RFC: Raw, Non-Nesting Comment Syntax

Block comment syntax is currently not omnipotent. There are two character sequences that can't be put into a comment: /* and */. The former starts a (surprising) nested comment. The latter of course terminates the comment. But both can have other meanings one may want to comment about, e.g. a Shell wildcard and other examples in the 2nd answer.

Illegal syntax can pop up, when wrapping a block comment around valid code containing /* or */ in a string or line end comment or in a procedural macro, with some totally different syntax (see cron! below).

To remedy this I suggest not touching existing comment syntax, but an additional raw, non-nesting comment syntax. As with raw strings, the number of hashes has to be at least one more than any apparent contained comment end. So each of these lines are a single comment:

 r#/* …   */  …   /* …   r#/* …   */#
r##/* …   */# …   /* …  r##/* …   */##

Being a syntax error, r#/* doesn't seem to collide with anything currently possible. Whereas r/* could be r followed by a comment, so at least one hash must be mandatory, like it is for raw identifiers.

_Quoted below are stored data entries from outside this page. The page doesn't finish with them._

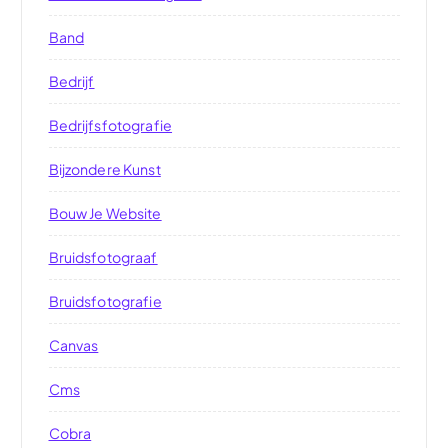
Band
Bedrijf
Bedrijfsfotografie
Bijzondere Kunst
Bouw Je Website
Bruidsfotograaf
Bruidsfotografie
Canvas
Cms
Cobra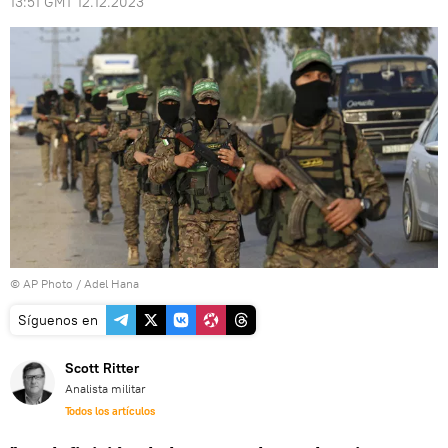
13:51 GMT 12.12.2023
© AP Photo / Adel Hana
Síguenos en
Scott Ritter
Analista militar
Todos los artículos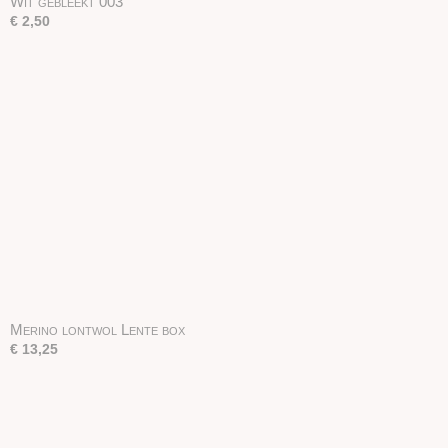
Wit gebleekt 003
€ 2,50
Merino lontwol Lente box
€ 13,25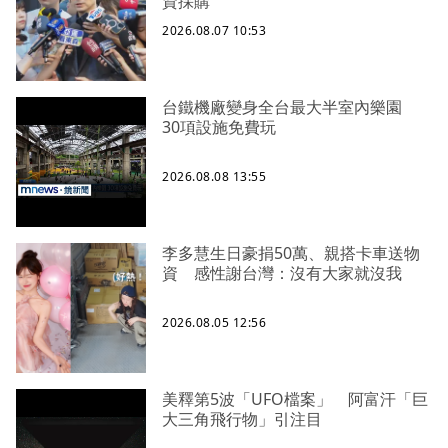
資採購
2026.08.07 10:53
台鐵機廠變身全台最大半室內樂園
30項設施免費玩
2026.08.08 13:55
李多慧生日豪捐50萬、親搭卡車送物
資 感性謝台灣：沒有大家就沒我
2026.08.05 12:56
美釋第5波「UFO檔案」 阿富汗「巨
大三角飛行物」引注目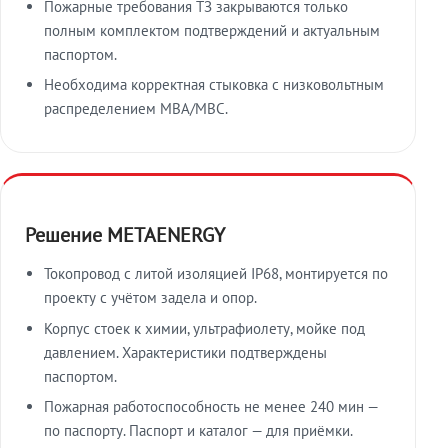
Пожарные требования ТЗ закрываются только
полным комплектом подтверждений и актуальным
паспортом.
Необходима корректная стыковка с низковольтным
распределением МВА/МВС.
Решение METAENERGY
Токопровод с литой изоляцией IP68, монтируется по
проекту с учётом задела и опор.
Корпус стоек к химии, ультрафиолету, мойке под
давлением. Характеристики подтверждены
паспортом.
Пожарная работоспособность не менее 240 мин —
по паспорту. Паспорт и каталог — для приёмки.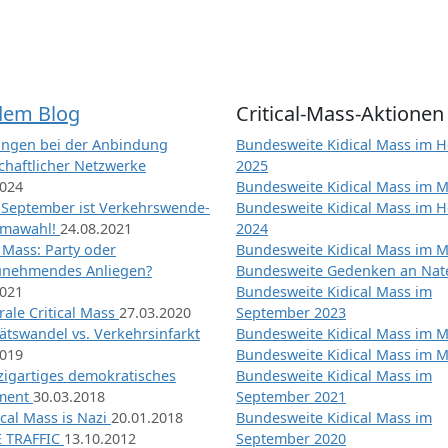
dem Blog
Critical-Mass-Aktionen
ngen bei der Anbindung
Bundesweite Kidical Mass im H
chaftlicher Netzwerke
2025
2024
Bundesweite Kidical Mass im M
 September ist Verkehrswende-
Bundesweite Kidical Mass im H
imawahl!
24.08.2021
2024
l Mass: Party oder
Bundesweite Kidical Mass im M
unehmendes Anliegen?
Bundesweite Gedenken an Na
2021
Bundesweite Kidical Mass im
ale Critical Mass
27.03.2020
September 2023
ätswandel vs. Verkehrsinfarkt
Bundesweite Kidical Mass im M
2019
Bundesweite Kidical Mass im M
nzigartiges demokratisches
Bundesweite Kidical Mass im
iment
30.03.2018
September 2021
tical Mass is Nazi
20.01.2018
Bundesweite Kidical Mass im
 TRAFFIC
13.10.2012
September 2020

This would work for all three comment types, i.e. also r#/** and r#/*!.

They are non-nesting in the sence that there is no magic as with /* /* nested */ */. Only a close with as many hashes ends the raw coment r#/* r#/* not nested */#. That means with enough hashes you can put anything inside, including other classic and raw comments.

If we want these to nest within classical block comments, the 1st line would be one comment, not seeing the closing within the raw comment. But such a complication is not necessary, as any raw comment can instead be embedded in another with more hashes (2nd line.)

   /* …   r#/* …   */ …   */# …   */
r##/* …   r#/* …   */ …   */# …   */##

Two scenarios hint at accidental /* or */ as comment content:

  • a runaway comment containing a nested comment
  • an orphaned comment end after a block comment, except in a macro that allows it (see cron! answer)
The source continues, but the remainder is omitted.